Vendredi 16 janvier 2009

Kaori va mieux. En tout cas on arrive à rire ensemble sans qu’elle essaie de m’arracher un rein à coups de dents ou sans fondre en larmes. Elle va mieux mais elle part. Pour un mariage avec un autre, ce qui lui conviendra certainement mieux.

Il y a quelquechose souvent pourri au Japon. Ce sont les relations entre étrangers et japonais.

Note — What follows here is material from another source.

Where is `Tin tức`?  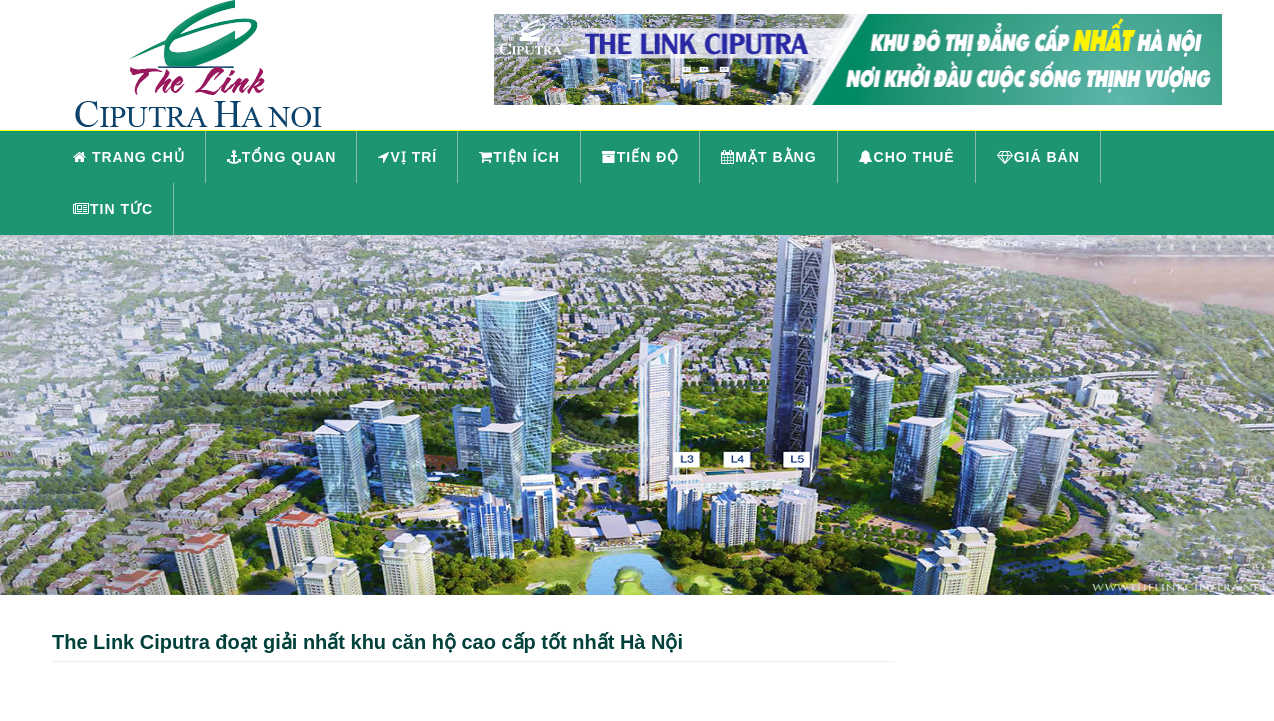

On va commencer par ce qui vous intéresse le plus: ce qu’on raconte de Roppongi et des japonaises assez faciles d’approche. C’est vrai. Il y a une demande: les étrangers sont bien plus directs et rapides, elles ont le choix et ne se cassent pas la tête avec des états d’âme. Même moi qui suis une vraie tanche, ce n’est pas ‘difficile’ de finir une soirée avec 3 numéros de téléphone.

A 22 ans, elles collectionnent simplement les nationalités, mais autour de 30 c’est une autre histoire. Nous sommes bien plus indépendants, en général dans la moyenne riche, avec la perspective de perfectionner un langage et de voyager. Je connais au moins une dizaine de filles m’ayant avoué qu’elles sont incapables de retourner avec un japonais. Sauf que les étrangers, ils partent. Sauf que les étrangers, ils sont un peu trop indépendants, voire même ils ne comprennent pas.

Cela fait des filles un peu brisées. Entre celles qui espérent un mariage, celles qui rêvent de partir et celles qui partent vraiment.

Lu

Mercredi 26 novembre 2008

Chaque nouvelle rencontre avec Lu apportait de nouvelles précisions sur elle. Un peu comme si, bien que n’étant pas timide, elle hésitait à en dire trop.

‘Moi, oh, je suis danseuse’. ‘En fait, je suis pole-dancer’.
‘Oui, en fait, je suis pole-dancer, mais j’ai aussi une école de danse, à Tokyo’. ‘Oh, pas grand chose, 600 étudiants. Hein ? Oui, c’est la plus grande école de Tokyo’.
‘Oui oui, en fait j’ai commencé à monter un studio à New-york, puis après je suis revenue’.
‘Ah au, fait, je te l’avais pas dit, mais j’étais mannequin, aussi, à New-york’.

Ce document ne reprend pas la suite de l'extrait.